Yukarıda kısaca değinilen tefeci ilişkileri aslında ticaret sınıfı ile beraber şehirleşmenin oluşmasında büyük rol oynamaktadır. Aynı zamanda bu iki sınıf, Kapitalizm öncesi bu tür üretim biçimlerinde ortaya çıkar, sanayi sermayesinin oluşumundan önce gelir ve doğası gereği bu oluşumun zorunlu bir öncülüdür. Bunlara ilaveten bir de vergilendirme çeşidinde ayni-vergi dışında nakdi-verginin de oluşması köylüyü para ile ilişki kurmasını sağlayacaktır. Paranın bu şekilde ticari ilişkilere sokulması kısa bir süre sonra bankaların kurulmasını sağlayacaktır.[8] Oysa Asya toplumlarında şehirler, yerin dış ticarete elverişli olduğu noktalarda hükümdarın ve adamlarının gelirlerini emekle değiştirdikleri yerlerde meydana gelmiştir. Burada kent kendi görevini köy de kendi görevini yapmaktadır. Köylünün lümpen proletarya haline gelip şehirlerde başıboş dolaştığı bir durum beklenmez. Çünkü Asya toplumlarında yukarıda da bahsedilen köylü üzerinde çeşitli vergiler ile emeğin dışında artı-ürüne de el konması beklenmez ki, zaten oluşacak artı-emek komünal yapı içinde erimektedir. Osmanlı’da görülen softalar ve Celali İsyanları tam anlamıyla vergilerden ve beyler eliyle gelen emeğe el konmanın sonucu oluşan Lümpen Proletarya haline gelen köylülerin eseridir.
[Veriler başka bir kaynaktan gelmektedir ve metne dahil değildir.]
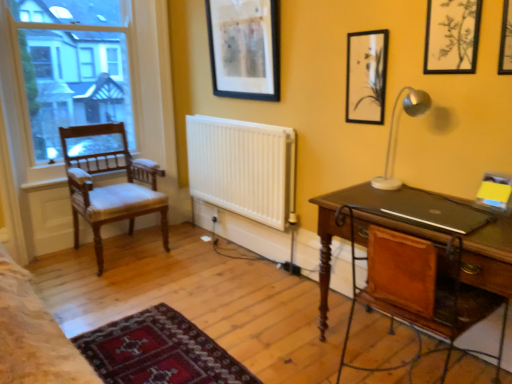 Find the location of `black matte laptop at right`. black matte laptop at right is located at coordinates (434, 211).

This screenshot has height=384, width=512. What do you see at coordinates (243, 168) in the screenshot?
I see `white matte radiator at center` at bounding box center [243, 168].

Identify the location of matte black picture frame at upper center, positioned as the fourth picture frame in front-to-back order. (244, 48).

What are the coordinates of `clear glass window at left` in the screenshot? It's located at (129, 86).

How many degrees apart are the facing directions of wooden desk at right and black matte laptop at right?

The angular difference between wooden desk at right and black matte laptop at right is 0.0435 degrees.

From a real-world perspective, between wooden desk at right and black matte laptop at right, who is vertically higher?

In real-world perspective, black matte laptop at right is above.

Is wooden desk at right closer to camera compared to black matte laptop at right?

Yes, wooden desk at right is closer to the viewer.

Which is less distant, (422, 287) or (474, 208)?

Point (422, 287).

Which object is thinner, light brown wood chair at left or black matte picture frame at upper right, the 3th picture frame viewed from the left?

black matte picture frame at upper right, the 3th picture frame viewed from the left, is thinner.

Looking at this image, does light brown wood chair at left turn towards black matte picture frame at upper right, the 3th picture frame viewed from the left?

Yes.

Is light brown wood chair at left outside of black matte picture frame at upper right, the 3th picture frame in the back-to-front sequence?

Yes, light brown wood chair at left is not within black matte picture frame at upper right, the 3th picture frame in the back-to-front sequence.

Considering the points (449, 209) and (416, 242), which point is in front, point (449, 209) or point (416, 242)?

Positioned in front is point (416, 242).

Considering the relative positions of black matte laptop at right and wooden desk at right in the image provided, is black matte laptop at right behind wooden desk at right?

That is True.

How many degrees apart are the facing directions of black matte laptop at right and wooden desk at right?

They differ by 0.0435 degrees in their facing directions.

What are the coordinates of `picture frame that is the 1st object to the right of the clear glass window at left, starting at the anchor` in the screenshot? It's located at (244, 48).

How distant is matte black picture frame at upper center, positioned as the fourth picture frame in front-to-back order, from clear glass window at left?

A distance of 86.78 centimeters exists between matte black picture frame at upper center, positioned as the fourth picture frame in front-to-back order, and clear glass window at left.

Is matte black picture frame at upper center, placed as the first picture frame when sorted from back to front, looking in the opposite direction of clear glass window at left?

matte black picture frame at upper center, placed as the first picture frame when sorted from back to front, is not turned away from clear glass window at left.

Is black matte picture frame at upper right, the second picture frame when ordered from right to left, not near light brown wood chair at left?

Yes.

How far apart are black matte picture frame at upper right, the 3th picture frame viewed from the left, and light brown wood chair at left?

The distance of black matte picture frame at upper right, the 3th picture frame viewed from the left, from light brown wood chair at left is 7.32 feet.

Consider the image. Considering the relative sizes of black matte picture frame at upper right, the 3th picture frame in the back-to-front sequence, and light brown wood chair at left in the image provided, is black matte picture frame at upper right, the 3th picture frame in the back-to-front sequence, thinner than light brown wood chair at left?

Correct, the width of black matte picture frame at upper right, the 3th picture frame in the back-to-front sequence, is less than that of light brown wood chair at left.

From the picture: Is black matte picture frame at upper right, the 3th picture frame viewed from the left, at the left side of light brown wood chair at left?

No.

From a real-world perspective, is clear glass window at left physically located above or below black matte picture frame at upper right, the 3th picture frame viewed from the left?

In terms of real-world spatial position, clear glass window at left is below black matte picture frame at upper right, the 3th picture frame viewed from the left.

From the picture: Is clear glass window at left far from black matte picture frame at upper right, acting as the 2th picture frame starting from the front?

Yes, clear glass window at left is far from black matte picture frame at upper right, acting as the 2th picture frame starting from the front.

Considering the relative sizes of clear glass window at left and black matte picture frame at upper right, acting as the 2th picture frame starting from the front, in the image provided, is clear glass window at left wider than black matte picture frame at upper right, acting as the 2th picture frame starting from the front,?

Correct, the width of clear glass window at left exceeds that of black matte picture frame at upper right, acting as the 2th picture frame starting from the front.

From the image's perspective, is matte black picture frame at upper center, placed as the first picture frame when sorted from back to front, located beneath light brown wood chair at left?

No, from the image's perspective, matte black picture frame at upper center, placed as the first picture frame when sorted from back to front, is not below light brown wood chair at left.

Considering their positions, is matte black picture frame at upper center, positioned as the fourth picture frame in front-to-back order, located in front of or behind light brown wood chair at left?

Clearly, matte black picture frame at upper center, positioned as the fourth picture frame in front-to-back order, is in front of light brown wood chair at left.

Is matte black picture frame at upper center, placed as the first picture frame when sorted from back to front, with light brown wood chair at left?

There is a gap between matte black picture frame at upper center, placed as the first picture frame when sorted from back to front, and light brown wood chair at left.

Between matte black picture frame at upper center, placed as the first picture frame when sorted from back to front, and light brown wood chair at left, which one has smaller size?

Smaller between the two is matte black picture frame at upper center, placed as the first picture frame when sorted from back to front.

The width and height of the screenshot is (512, 384). In order to click on laptop located behind the wooden desk at right in this screenshot , I will do `click(434, 211)`.

Find the location of a particular element. chair below the black matte picture frame at upper right, acting as the 2th picture frame starting from the front (from a real-world perspective) is located at coordinates (111, 186).

Looking at this image, considering their positions, is white matte radiator at center positioned closer to black matte picture frame at upper right, arranged as the 4th picture frame when viewed from the back, than matte black picture frame at upper right, which is the 2th picture frame in back-to-front order?

matte black picture frame at upper right, which is the 2th picture frame in back-to-front order, is closer to black matte picture frame at upper right, arranged as the 4th picture frame when viewed from the back.

When comparing their distances from matte black picture frame at upper right, the 3th picture frame when ordered from front to back, does white matte radiator at center or black matte picture frame at upper right, arranged as the 4th picture frame when viewed from the back, seem further?

white matte radiator at center is further to matte black picture frame at upper right, the 3th picture frame when ordered from front to back.

When comparing their distances from black matte picture frame at upper right, the 3th picture frame viewed from the left, does clear glass window at left or white matte radiator at center seem further?

Among the two, clear glass window at left is located further to black matte picture frame at upper right, the 3th picture frame viewed from the left.

Which object lies nearer to the anchor point black matte laptop at right, clear glass window at left or light brown wood chair at left?

light brown wood chair at left is positioned closer to the anchor black matte laptop at right.

From the image, which object appears to be farther from light brown wood chair at left, black matte laptop at right or white matte radiator at center?

The object further to light brown wood chair at left is black matte laptop at right.

Estimate the real-world distances between objects in this image. Which object is further from black matte picture frame at upper right, the second picture frame when ordered from right to left, black matte picture frame at upper right, arranged as the 4th picture frame when viewed from the back, or clear glass window at left?

clear glass window at left is positioned further to the anchor black matte picture frame at upper right, the second picture frame when ordered from right to left.

Which object lies further to the anchor point light brown wood chair at left, black matte picture frame at upper right, the 3th picture frame in the back-to-front sequence, or matte black picture frame at upper right, placed as the second picture frame when sorted from left to right?

black matte picture frame at upper right, the 3th picture frame in the back-to-front sequence, is further to light brown wood chair at left.

Based on their spatial positions, is matte black picture frame at upper right, which is the 2th picture frame in back-to-front order, or light brown wood chair at left further from black matte picture frame at upper right, the 3th picture frame in the back-to-front sequence?

light brown wood chair at left is positioned further to the anchor black matte picture frame at upper right, the 3th picture frame in the back-to-front sequence.

Locate an element on the screen. This screenshot has width=512, height=384. picture frame that lies between black matte picture frame at upper right, arranged as the first picture frame when viewed from the right, and wooden desk at right from top to bottom is located at coordinates click(x=366, y=76).

This screenshot has width=512, height=384. I want to click on laptop situated between light brown wood chair at left and black matte picture frame at upper right, the 3th picture frame viewed from the left, from left to right, so click(x=434, y=211).

I want to click on chair located between clear glass window at left and black matte laptop at right in the left-right direction, so click(x=111, y=186).

Where is `radiator between clear glass window at left and black matte picture frame at upper right, the 3th picture frame viewed from the left`? radiator between clear glass window at left and black matte picture frame at upper right, the 3th picture frame viewed from the left is located at coordinates (243, 168). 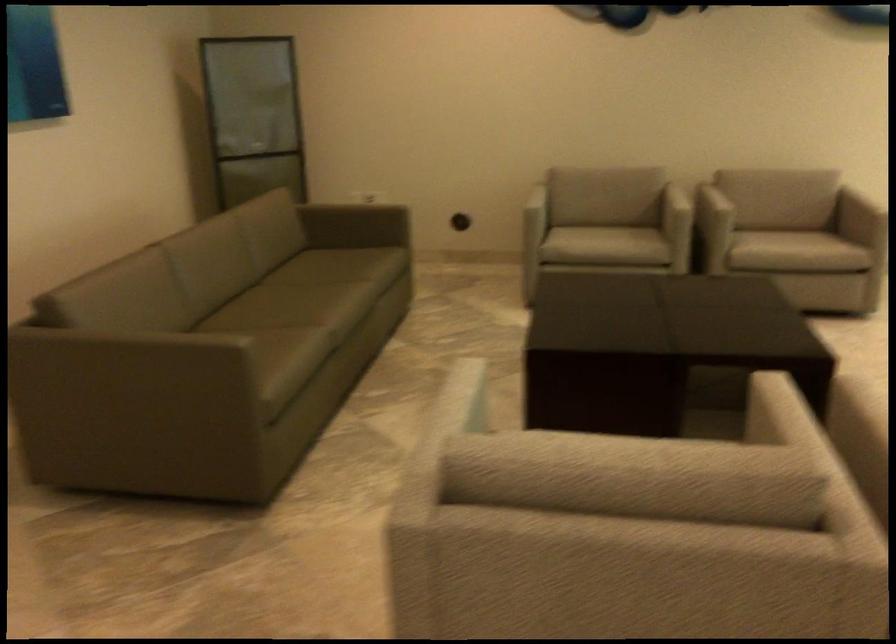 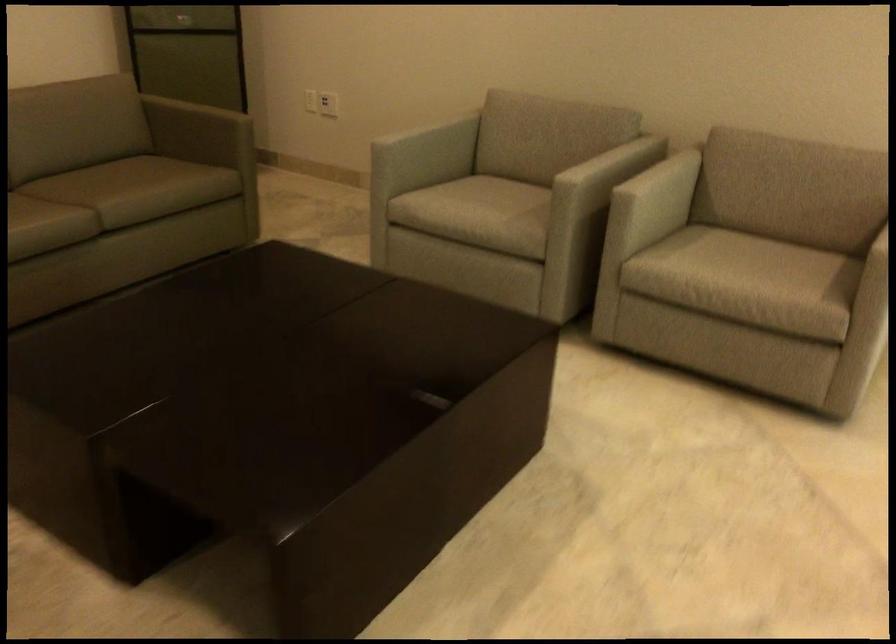 Find the pixel in the second image that matches the point at 605,234 in the first image.

(480, 207) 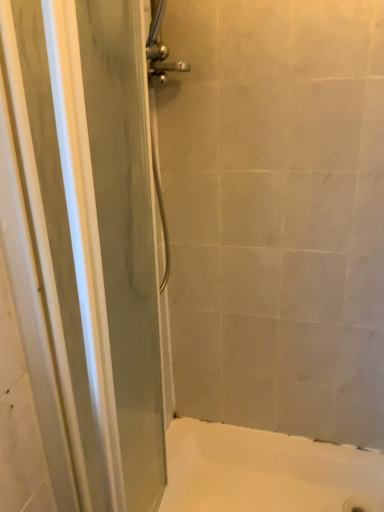 What do you see at coordinates (126, 234) in the screenshot? I see `transparent glass screen door at left` at bounding box center [126, 234].

The image size is (384, 512). Identify the location of transparent glass screen door at left. point(126,234).

In order to face transparent glass screen door at left, should I rotate leftwards or rightwards?

Rotate your view left by about 9.130°.

Measure the distance between point (167, 509) and camera.

The distance of point (167, 509) from camera is 1.45 meters.

Locate an element on the screen. This screenshot has width=384, height=512. white smooth bathtub at lower center is located at coordinates (266, 471).

What is the approximate height of white smooth bathtub at lower center?

The height of white smooth bathtub at lower center is 4.25 inches.

What is the approximate width of white smooth bathtub at lower center?

The width of white smooth bathtub at lower center is 17.15 inches.

The image size is (384, 512). What do you see at coordinates (266, 471) in the screenshot? I see `white smooth bathtub at lower center` at bounding box center [266, 471].

Identify the location of transparent glass screen door at left. (126, 234).

Is transparent glass screen door at left to the left of white smooth bathtub at lower center from the viewer's perspective?

Yes, transparent glass screen door at left is to the left of white smooth bathtub at lower center.

Based on the photo, is transparent glass screen door at left in front of or behind white smooth bathtub at lower center in the image?

Clearly, transparent glass screen door at left is in front of white smooth bathtub at lower center.

Between point (111, 159) and point (292, 455), which one is positioned behind?

Point (292, 455)

From the image's perspective, is transparent glass screen door at left located above or below white smooth bathtub at lower center?

From the image's perspective, transparent glass screen door at left appears above white smooth bathtub at lower center.

From the picture: From a real-world perspective, is transparent glass screen door at left physically above white smooth bathtub at lower center?

Yes, from a real-world perspective, transparent glass screen door at left is above white smooth bathtub at lower center.

Is transparent glass screen door at left wider than white smooth bathtub at lower center?

In fact, transparent glass screen door at left might be narrower than white smooth bathtub at lower center.

Looking at this image, considering the sizes of transparent glass screen door at left and white smooth bathtub at lower center in the image, is transparent glass screen door at left taller or shorter than white smooth bathtub at lower center?

Considering their sizes, transparent glass screen door at left has more height than white smooth bathtub at lower center.

Does transparent glass screen door at left have a smaller size compared to white smooth bathtub at lower center?

No, transparent glass screen door at left is not smaller than white smooth bathtub at lower center.

Is white smooth bathtub at lower center located within transparent glass screen door at left?

Definitely not — white smooth bathtub at lower center is not inside transparent glass screen door at left.

Would you consider transparent glass screen door at left to be distant from white smooth bathtub at lower center?

No, transparent glass screen door at left is not far from white smooth bathtub at lower center.

Could you tell me if transparent glass screen door at left is turned towards white smooth bathtub at lower center?

No, transparent glass screen door at left is not aimed at white smooth bathtub at lower center.

Measure the distance between transparent glass screen door at left and white smooth bathtub at lower center.

transparent glass screen door at left is 22.19 inches away from white smooth bathtub at lower center.

Identify the location of screen door that is on the left side of white smooth bathtub at lower center. Image resolution: width=384 pixels, height=512 pixels. (126, 234).

In the image, is white smooth bathtub at lower center on the left side or the right side of transparent glass screen door at left?

From the image, it's evident that white smooth bathtub at lower center is to the right of transparent glass screen door at left.

Considering the positions of objects white smooth bathtub at lower center and transparent glass screen door at left in the image provided, who is in front, white smooth bathtub at lower center or transparent glass screen door at left?

Positioned in front is transparent glass screen door at left.

Is point (298, 480) more distant than point (134, 342)?

No.

From the image's perspective, is white smooth bathtub at lower center above transparent glass screen door at left?

No.

From a real-world perspective, between white smooth bathtub at lower center and transparent glass screen door at left, who is vertically lower?

white smooth bathtub at lower center.

In terms of width, does white smooth bathtub at lower center look wider or thinner when compared to transparent glass screen door at left?

Considering their sizes, white smooth bathtub at lower center looks broader than transparent glass screen door at left.

Is white smooth bathtub at lower center taller than transparent glass screen door at left?

In fact, white smooth bathtub at lower center may be shorter than transparent glass screen door at left.

In the scene shown: Considering the sizes of objects white smooth bathtub at lower center and transparent glass screen door at left in the image provided, who is smaller, white smooth bathtub at lower center or transparent glass screen door at left?

With smaller size is white smooth bathtub at lower center.

Would you say white smooth bathtub at lower center is outside transparent glass screen door at left?

Yes.

Is white smooth bathtub at lower center not near transparent glass screen door at left?

They are positioned close to each other.

Is white smooth bathtub at lower center positioned with its back to transparent glass screen door at left?

No, white smooth bathtub at lower center is not facing away from transparent glass screen door at left.

Can you tell me how much white smooth bathtub at lower center and transparent glass screen door at left differ in facing direction?

There is a 90.5-degree angle between the facing directions of white smooth bathtub at lower center and transparent glass screen door at left.

Image resolution: width=384 pixels, height=512 pixels. Find the location of `bath located underneath the transparent glass screen door at left (from a real-world perspective)`. bath located underneath the transparent glass screen door at left (from a real-world perspective) is located at coordinates (266, 471).

You are a GUI agent. You are given a task and a screenshot of the screen. Output one action in this format:
    pyautogui.click(x=<x>, y=<y>)
    Task: Click on the bath lying behind the transparent glass screen door at left
    This screenshot has height=512, width=384.
    Given the screenshot: What is the action you would take?
    pyautogui.click(x=266, y=471)

Locate an element on the screen. The image size is (384, 512). bath on the right of transparent glass screen door at left is located at coordinates (266, 471).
Sonuç olarak Hikmet Kıvılcımlı’nın Tarih Tezinde yaptığı ayrım Tarihsel Devrim – Sosyal Devrim ayrımıdır. Tarihsel Devrim var olan medeniyetin yıkılıp, yerine yeni bir medeniyetin getirilmesidir. Marx’ın özellikle işçi sınıfı arasında gördüğü Proleter Devrim, Asya Toplumları üzerinde uygulama imkânı bulamamıştır. Bu farklılık Rus Devriminden önce Menşevik ve Bolşevikler arasında bir ayrışmaya sebep bile olmuştur. Daha sonra gelecek olan Çin Devrimi, Tarihsel Devrimin Batı Toplumların aksine köylü sınıfın elinde olan bir hareket sonucu kazanılmıştır. Asya’nın bu gibi farklı yapısı oluşturulan kurtuluş teolojilerine(!) hep ayrı bir yorumun ve incelemelerin yapılmasına vesile olmuştur.
[1] Micheal Löwy, Dünyayı Değiştirmek Üzerine, Ayrıntı Yayınları.
[2] Pierre Clastres, Devlete Karşı Toplum, Ayrıntı Yayınları.
[3] Karl Marx, Kapitalizm Öncesi Ekonomi Şekilleri, Sol Yayınları, s.32.
[4] Zubritski Mitropolski Kerov, İlkel Topluluk, Köleci Toplum, Feodal Toplum, Sol Yayınları.
[5] Marx, Asya Toplumları içinde özellkle Hindistan ve Rusya ile çok fazla araştırma içinde olmuştur. Engels’in bu konuda ki ısrarı Farsça öğrenme haline kadar varmıştır. (Marx, Kapitalizm Öncesi Ekonomi Şekilleri, s.21)
[6] Ümit Aktaş, Osmanlı Çağı ve Sonrası, Anka Yay., s. 117
[7] Muzaffer İlhan Erdost, Asya Tipi Üretim Tarzı ve Osmanlı İmparatorluğunda Mülkiyet İlişkileri, Sol Yay. , s.33
[8] Zubritski Mitropolski Kerov, İlkel Topluluk, Köleci Toplum, Feodal Toplum, Sol Yayınları.